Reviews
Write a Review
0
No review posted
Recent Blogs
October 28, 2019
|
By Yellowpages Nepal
==
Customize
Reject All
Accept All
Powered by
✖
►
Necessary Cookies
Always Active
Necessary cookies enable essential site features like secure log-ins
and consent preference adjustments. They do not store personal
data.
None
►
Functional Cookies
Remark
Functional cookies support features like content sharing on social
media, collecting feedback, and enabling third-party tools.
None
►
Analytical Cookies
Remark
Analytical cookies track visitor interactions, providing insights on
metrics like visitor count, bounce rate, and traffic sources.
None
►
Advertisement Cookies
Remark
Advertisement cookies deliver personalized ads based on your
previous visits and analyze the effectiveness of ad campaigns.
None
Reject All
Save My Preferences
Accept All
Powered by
* * *
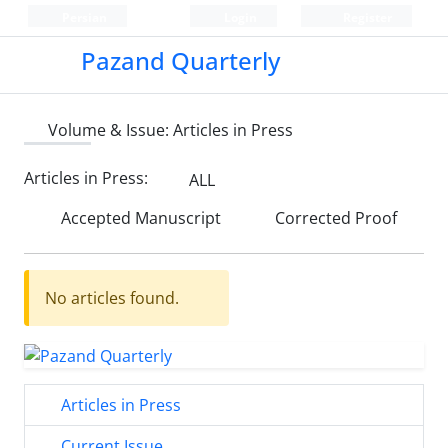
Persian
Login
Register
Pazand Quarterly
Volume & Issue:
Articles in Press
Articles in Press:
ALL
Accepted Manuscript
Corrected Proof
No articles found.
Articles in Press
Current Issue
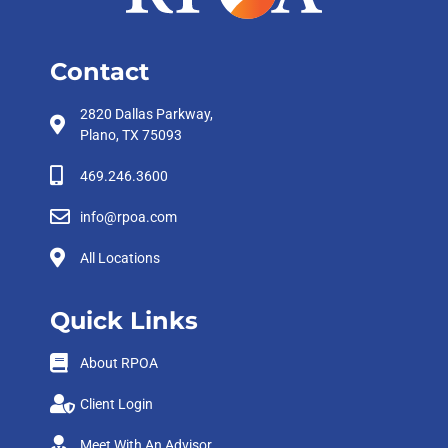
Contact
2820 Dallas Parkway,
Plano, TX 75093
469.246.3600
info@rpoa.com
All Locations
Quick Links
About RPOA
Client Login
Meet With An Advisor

Work instruction: Say, as a bare number, how many lines in the entries above include the string "Analytical".

Solution below: 2